## [What you need to do]
Starting at the line that contains "المراكشية - موقع" and ending at the line that contains "spielen will.", the lines below are to be given again exactly, with nothing added.

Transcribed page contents
----------------------------------------

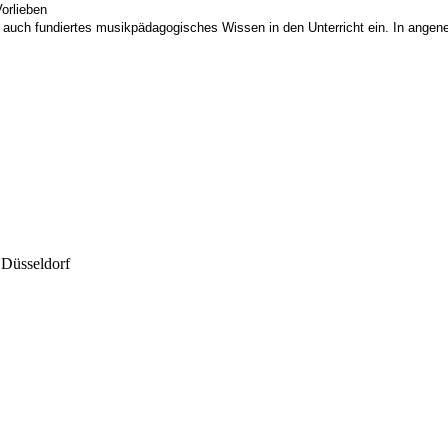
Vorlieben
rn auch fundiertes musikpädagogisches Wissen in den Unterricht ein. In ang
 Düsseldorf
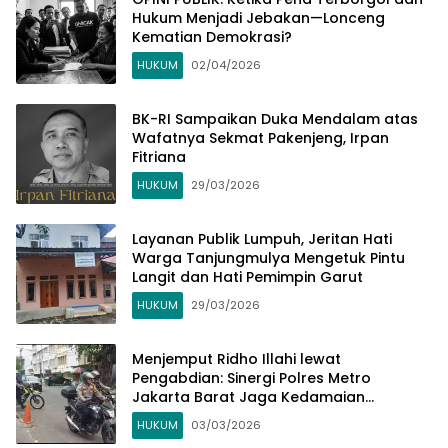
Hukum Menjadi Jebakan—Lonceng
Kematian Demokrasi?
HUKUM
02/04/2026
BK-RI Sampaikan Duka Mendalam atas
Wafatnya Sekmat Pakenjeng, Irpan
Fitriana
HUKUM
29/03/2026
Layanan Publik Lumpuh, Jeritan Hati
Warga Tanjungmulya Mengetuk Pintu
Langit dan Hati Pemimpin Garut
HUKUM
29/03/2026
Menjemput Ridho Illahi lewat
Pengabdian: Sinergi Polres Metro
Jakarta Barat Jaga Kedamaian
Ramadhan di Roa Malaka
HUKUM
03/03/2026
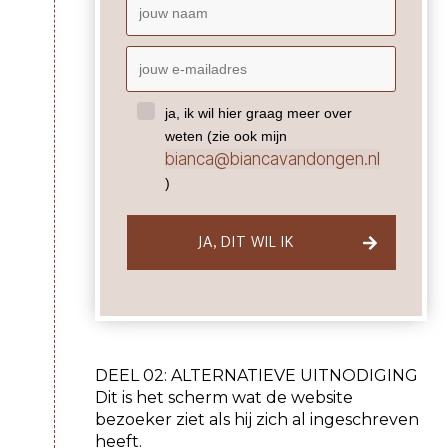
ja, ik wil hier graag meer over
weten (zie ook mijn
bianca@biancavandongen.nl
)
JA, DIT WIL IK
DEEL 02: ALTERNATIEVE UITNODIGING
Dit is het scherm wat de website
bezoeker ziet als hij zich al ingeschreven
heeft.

----------------------------------------

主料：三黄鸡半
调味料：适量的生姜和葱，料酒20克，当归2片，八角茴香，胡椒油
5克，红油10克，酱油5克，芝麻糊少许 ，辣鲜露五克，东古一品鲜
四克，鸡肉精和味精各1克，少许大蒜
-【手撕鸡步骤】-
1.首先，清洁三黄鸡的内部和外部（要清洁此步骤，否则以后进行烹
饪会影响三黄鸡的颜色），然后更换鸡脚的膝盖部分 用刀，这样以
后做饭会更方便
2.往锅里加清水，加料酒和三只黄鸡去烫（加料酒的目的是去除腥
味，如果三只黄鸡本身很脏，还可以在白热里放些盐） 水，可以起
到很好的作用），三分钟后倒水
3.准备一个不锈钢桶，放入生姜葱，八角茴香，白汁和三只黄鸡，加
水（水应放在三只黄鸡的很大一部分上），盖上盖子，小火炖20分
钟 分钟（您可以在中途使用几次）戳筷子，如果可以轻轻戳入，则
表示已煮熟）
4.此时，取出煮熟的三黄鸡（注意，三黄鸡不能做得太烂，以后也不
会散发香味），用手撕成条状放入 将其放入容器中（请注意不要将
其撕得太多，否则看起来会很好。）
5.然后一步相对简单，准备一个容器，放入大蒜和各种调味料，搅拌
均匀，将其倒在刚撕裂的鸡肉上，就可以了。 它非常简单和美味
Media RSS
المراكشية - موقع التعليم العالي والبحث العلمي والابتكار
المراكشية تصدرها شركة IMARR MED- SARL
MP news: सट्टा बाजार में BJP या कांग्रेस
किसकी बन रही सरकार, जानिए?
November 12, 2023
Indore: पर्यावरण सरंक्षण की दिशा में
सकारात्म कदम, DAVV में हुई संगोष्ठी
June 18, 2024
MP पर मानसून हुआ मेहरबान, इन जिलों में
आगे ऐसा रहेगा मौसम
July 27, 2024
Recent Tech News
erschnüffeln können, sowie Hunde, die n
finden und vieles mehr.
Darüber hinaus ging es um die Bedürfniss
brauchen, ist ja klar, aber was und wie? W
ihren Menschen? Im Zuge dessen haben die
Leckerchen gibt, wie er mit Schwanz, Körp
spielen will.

----------------------------------------

## [Written solution]
المراكشية - موقع التعليم العالي والبحث العلمي والابتكار
المراكشية تصدرها شركة IMARR MED- SARL
MP news: सट्टा बाजार में BJP या कांग्रेस
किसकी बन रही सरकार, जानिए?
November 12, 2023
Indore: पर्यावरण सरंक्षण की दिशा में
सकारात्म कदम, DAVV में हुई संगोष्ठी
June 18, 2024
MP पर मानसून हुआ मेहरबान, इन जिलों में
आगे ऐसा रहेगा मौसम
July 27, 2024
Recent Tech News
erschnüffeln können, sowie Hunde, die n
finden und vieles mehr.
Darüber hinaus ging es um die Bedürfniss
brauchen, ist ja klar, aber was und wie? W
ihren Menschen? Im Zuge dessen haben die
Leckerchen gibt, wie er mit Schwanz, Körp
spielen will.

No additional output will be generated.